Elle précise qu'aucune exclusivité n'a été imposée par l'association Ambroise Croizat, et que le marché de la maintenance informatique ne présente aucune particularité constituant un obstacle à la signature de nouveaux contrats pour la société Lantek, de sorte que celle-ci ne peut invoquer un état de dépendance économique ; la situation dans laquelle se trouve aujourd'hui la société Lantek est la conséquence de l'absence de diversification de sa clientèle, et est une faute dont les conséquences ne sauraient être supportées par l'association.

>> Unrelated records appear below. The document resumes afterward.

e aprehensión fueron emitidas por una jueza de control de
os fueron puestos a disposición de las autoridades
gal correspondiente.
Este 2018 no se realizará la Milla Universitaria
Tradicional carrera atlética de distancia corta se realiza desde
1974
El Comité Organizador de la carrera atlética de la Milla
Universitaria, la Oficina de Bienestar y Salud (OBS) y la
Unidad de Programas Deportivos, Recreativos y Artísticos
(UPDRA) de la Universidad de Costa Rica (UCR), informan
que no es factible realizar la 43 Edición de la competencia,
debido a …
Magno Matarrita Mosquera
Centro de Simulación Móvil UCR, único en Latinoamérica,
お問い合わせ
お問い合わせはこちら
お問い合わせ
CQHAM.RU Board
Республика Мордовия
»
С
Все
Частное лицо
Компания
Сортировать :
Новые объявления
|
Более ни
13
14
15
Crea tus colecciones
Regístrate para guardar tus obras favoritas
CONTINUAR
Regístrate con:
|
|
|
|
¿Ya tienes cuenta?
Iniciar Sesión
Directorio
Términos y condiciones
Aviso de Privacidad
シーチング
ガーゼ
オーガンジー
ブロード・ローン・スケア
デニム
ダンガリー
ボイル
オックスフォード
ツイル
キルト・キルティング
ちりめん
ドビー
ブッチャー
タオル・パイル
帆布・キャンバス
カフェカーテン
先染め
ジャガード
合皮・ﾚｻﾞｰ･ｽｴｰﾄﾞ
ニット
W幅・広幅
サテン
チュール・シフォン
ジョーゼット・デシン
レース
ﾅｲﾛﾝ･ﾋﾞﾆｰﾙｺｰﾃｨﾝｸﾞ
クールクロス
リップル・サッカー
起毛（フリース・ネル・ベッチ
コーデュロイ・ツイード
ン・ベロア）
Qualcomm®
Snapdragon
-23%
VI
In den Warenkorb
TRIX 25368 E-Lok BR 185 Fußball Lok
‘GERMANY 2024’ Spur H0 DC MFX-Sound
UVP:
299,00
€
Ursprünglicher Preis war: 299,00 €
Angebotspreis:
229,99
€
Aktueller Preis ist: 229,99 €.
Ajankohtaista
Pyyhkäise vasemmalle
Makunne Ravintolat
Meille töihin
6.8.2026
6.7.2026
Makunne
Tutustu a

Elle ajoute que Lantek ne procède aucun calcul motivé de son préjudice pour lequel elle demande l'allocation de 250 000 euros, somme qui correspond à presque deux fois le chiffre d'affaires réalisé pour l'année 2012; ce préjudice ne saurait d'ailleurs être évalué au prix des prestations qui auraient dû être réalisées.

SUR CE

Sur la demande principale relative à la rupture brutale des relations commerciales établies

Considérant que l'article L. 442-6 I 5° du Code de commerce dispose qu' " engage la responsabilité de son auteur et l'oblige à réparer le préjudice causé le fait, par tout producteur, commerçant, industriel ou artisan :

(...) 5°) De rompre brutalement, même partiellement, une relation commerciale établie, sans préavis écrit (...) " ;

Considérant qu'en l'espèce, l'auteur de la rupture, l'association Ambroise Croizat, association de la loi du 1er juillet 1901, qui a pour objet la mise en œuvre d'actions dans le domaine de la santé et du handicap, n'est ni un producteur, ni un commerçant, ni un industriel ou un artisan, ni qu'elle soit immatriculée au répertoire des métiers ; que son activité exclusive de toute activité économique, est non commerciale et son objet non lucratif conformément à la loi de 1901 ; qu'en conséquence, il convient de confirmer le jugement entrepris en ce qu'il a jugé que l'article sus-visé n'était pas applicable à l'espèce ;

Sur la demande subsidiaire relative à la rupture fautive de la relation contractuelle fondée sur les articles 1134 et 1147 anciens du Code civil

Considérant que les premiers juges ont fait une juste appréciation de la cause, des faits et des moyens des parties en ce qu'ils ont constaté :

- l'absence d'abus de droit de la part de l'association qui a usé de sa possibilité de résiliation du contrat à durée indéterminée ;

- l'existence d'un préavis effectif qui a consisté à réduire progressivement les prestations de la société Lantek ;

- une durée suffisante du préavis de rupture " compte tenu de la durée des relations contractuelles, des modalités d'exécution des contrats conclus par les parties par le passé et de la part du chiffre d'affaires réalisée par les prestations accomplies pour l'association Ambroise Croizat par la société Lantek " ;

Qu'adoptant les motifs du jugement entrepris, la Cour confirmera la décision déférée en ce qu'elle a débouté la société Lantek de sa demande fondée sur la rupture fautive du contrat conclu avec l'association Ambroise Croizat ;

Considérant que l'équité impose de condamner la société Lantek à payer à l'association Ambroise Croizat la somme de 4 000 euros au titre de l'article 700 du Code de procédure civile en cause d'appel ;

Par ces motifs, LA COUR statuant publiquement et contradictoirement, confirme le jugement entrepris en toutes ses dispositions ; condamne la SARL Lantek à payer à l'association Ambroise Croizat la somme de 4 000 euros au titre de l'article 700 du Code de procédure civile en cause d'appel; la condamne aux dépens d'appel qui seront recouvrés conformément à l'article 699 du Code de procédure civile.